Stored data entries:
* * *

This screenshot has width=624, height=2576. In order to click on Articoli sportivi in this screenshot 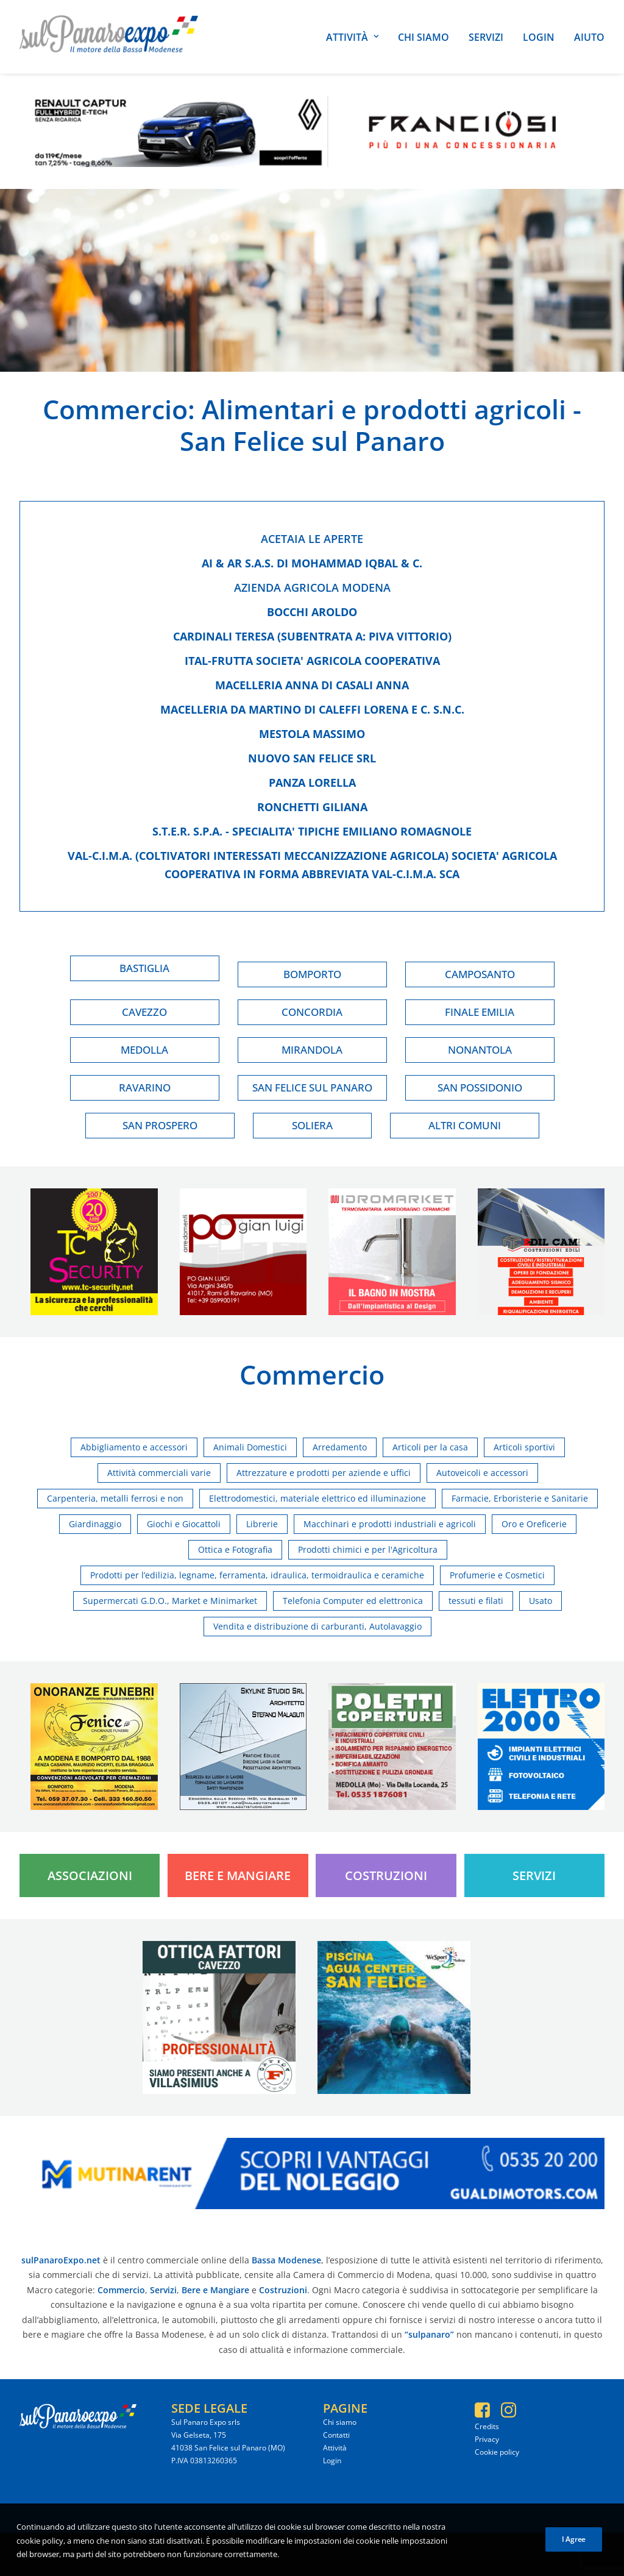, I will do `click(524, 1447)`.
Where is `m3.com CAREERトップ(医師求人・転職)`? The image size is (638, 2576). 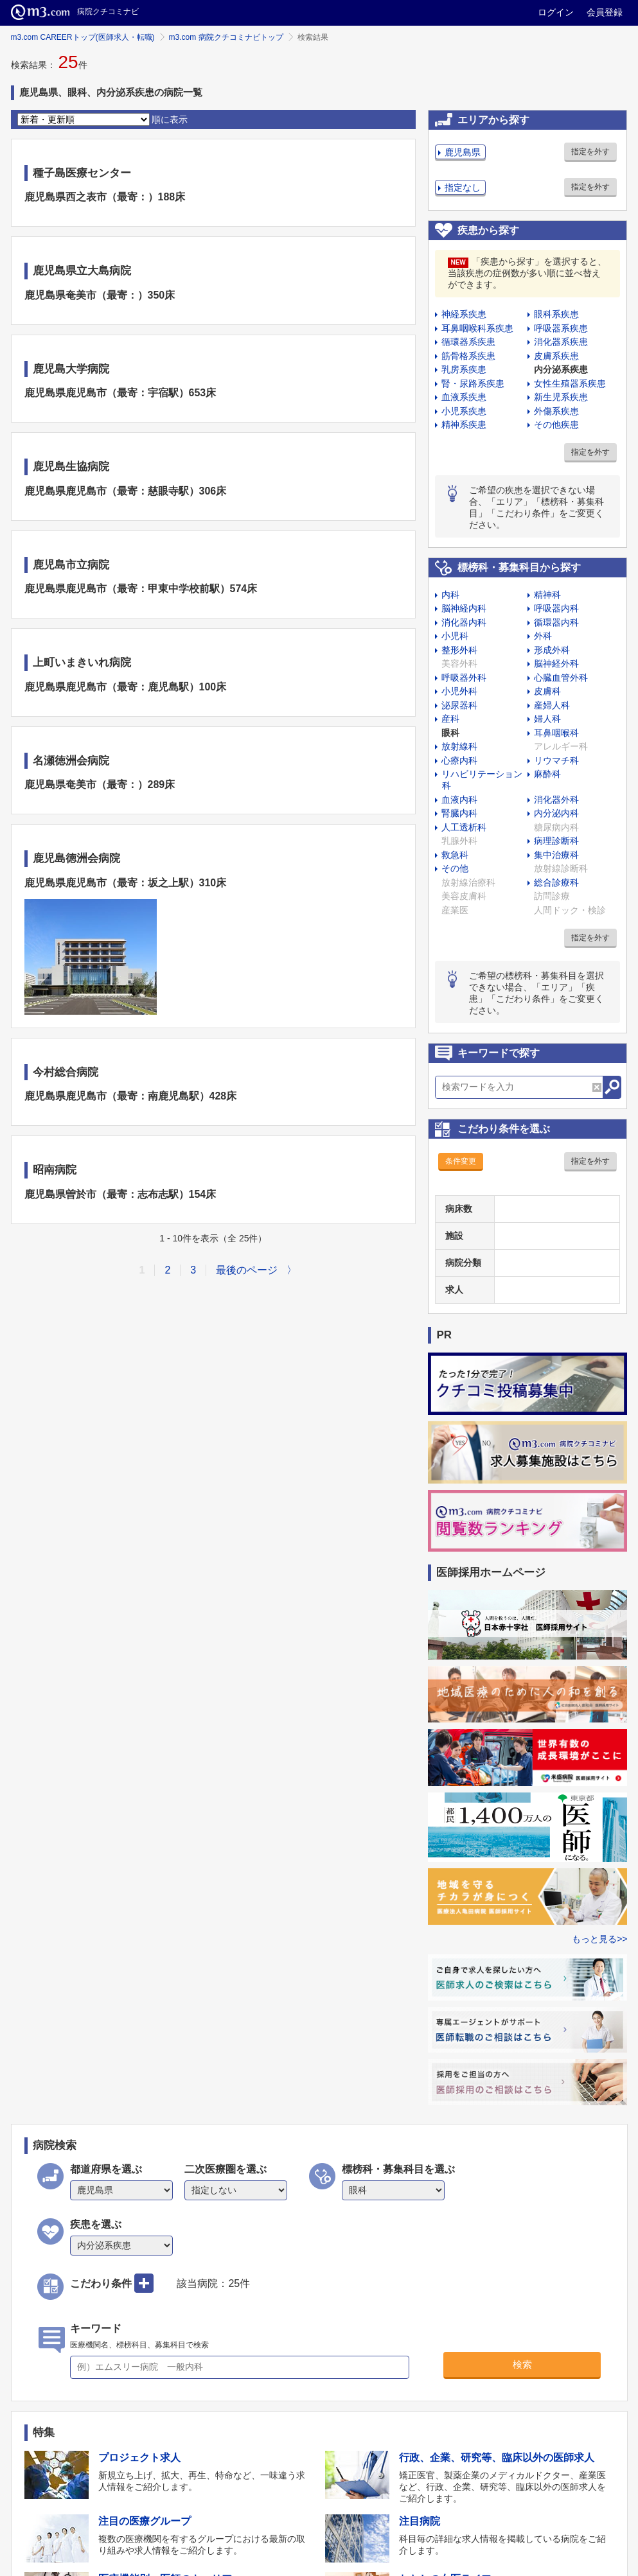
m3.com CAREERトップ(医師求人・転職) is located at coordinates (83, 37).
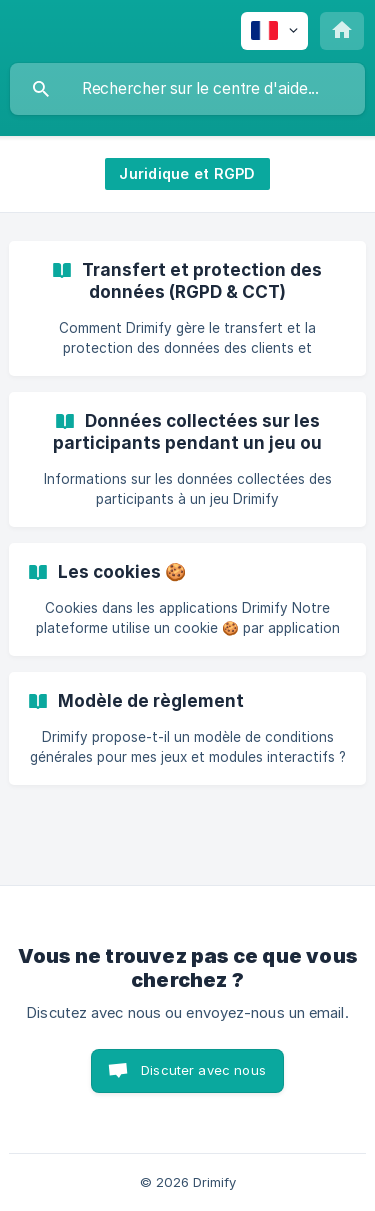  Describe the element at coordinates (187, 89) in the screenshot. I see `[searchbox]` at that location.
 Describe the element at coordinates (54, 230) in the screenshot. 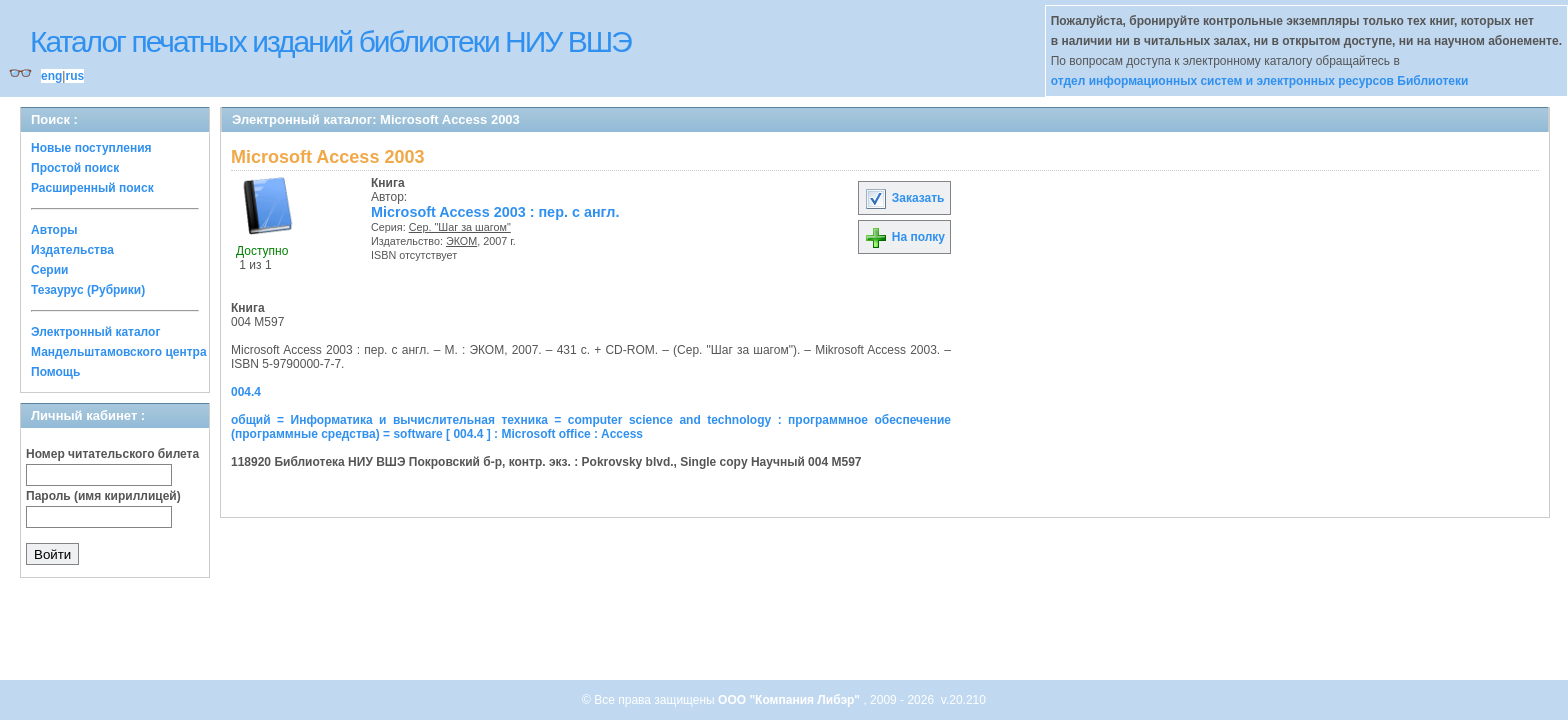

* * *

• **WORK INSTRUCTION**: Please print exactly the lines from the one holding "is (638, 2576)." through the final line of the data above, including both, and skip all pictures.

• **SOLUTION**:
Where is `m3.com CAREERトップ(医師求人・転職)`? The image size is (638, 2576). 
m3.com CAREERトップ(医師求人・転職) is located at coordinates (83, 37).
  Describe the element at coordinates (187, 89) in the screenshot. I see `[searchbox]` at that location.
 Describe the element at coordinates (54, 230) in the screenshot. 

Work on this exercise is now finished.